Раздражала Катю и другая его слабость, смешная: Сандрик любил баню с паром, отправлялся в нее каждый раз, когда бывал не в духе, и возвращался домой из бани умиротворенный.
Элькан Уманский питал необъяснимую, непонятную для Кости личную ненависть к Вейнтраубу, слова с ним никогда не молвил и обходил его стороной. А Флёнушкин над Вейнтраубом постоянно посмеивался. В курилке Социалистической академии, где Вейнтрауб хоть и не курил, но любил толкаться, выйдя отдохнуть из читального зала, Сандрик подходил к нему и спрашивал:
— Когда же мы с вами, товарищ Вейнтрауб, взойдем наконец в историю?
— То есть в каком смысле?
— В смысле прославимся.

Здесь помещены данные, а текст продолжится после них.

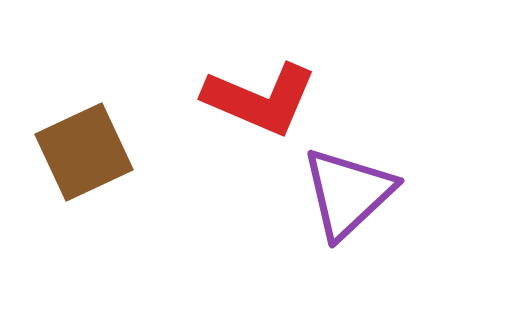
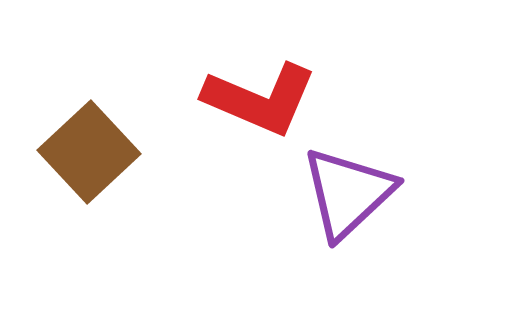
brown square: moved 5 px right; rotated 18 degrees counterclockwise
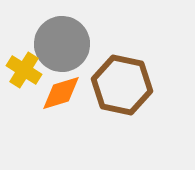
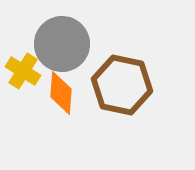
yellow cross: moved 1 px left, 1 px down
orange diamond: rotated 69 degrees counterclockwise
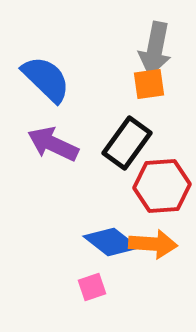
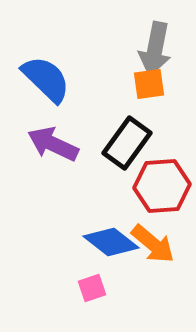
orange arrow: rotated 36 degrees clockwise
pink square: moved 1 px down
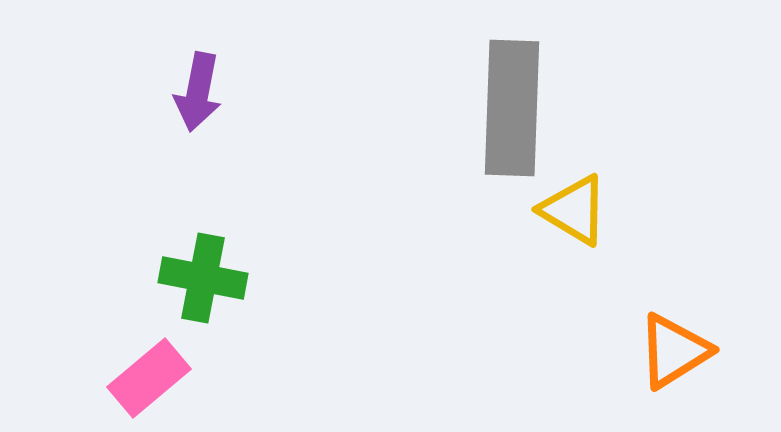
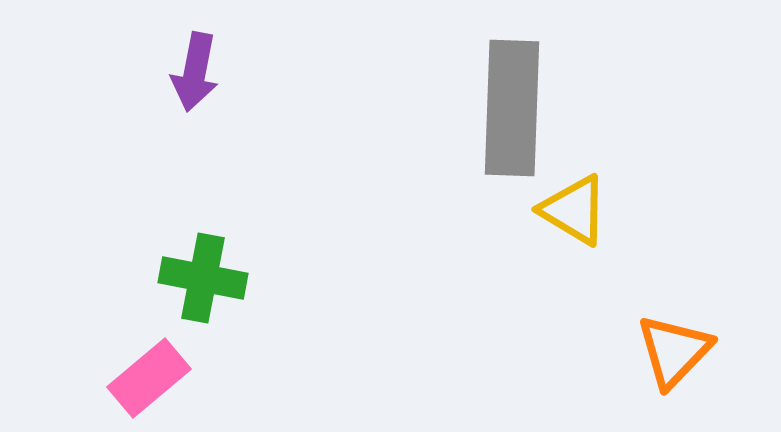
purple arrow: moved 3 px left, 20 px up
orange triangle: rotated 14 degrees counterclockwise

Чтобы человечество нас не забыло.
Раскусив шутку, Вейнтрауб самодовольно улыбался.
— Человек, взрастивший дерево или написавший книгу, не умрет, сказано в коране, — отвечал он. — Не знаю, как вы, а я рассчитываю написать книгу.
Флёнушкин хлопал себя по лбу:
— Вот он, верный путь к бессмертию! Как я раньше не догадался? Чего бы ни написать, лишь бы напечатали и поместили в публичную библиотеку. Отсюда до скончания века не выбросят. И читать нас с вами никто не будет, а всё будем стоять на полках: вы на «В», а я на «Ф»!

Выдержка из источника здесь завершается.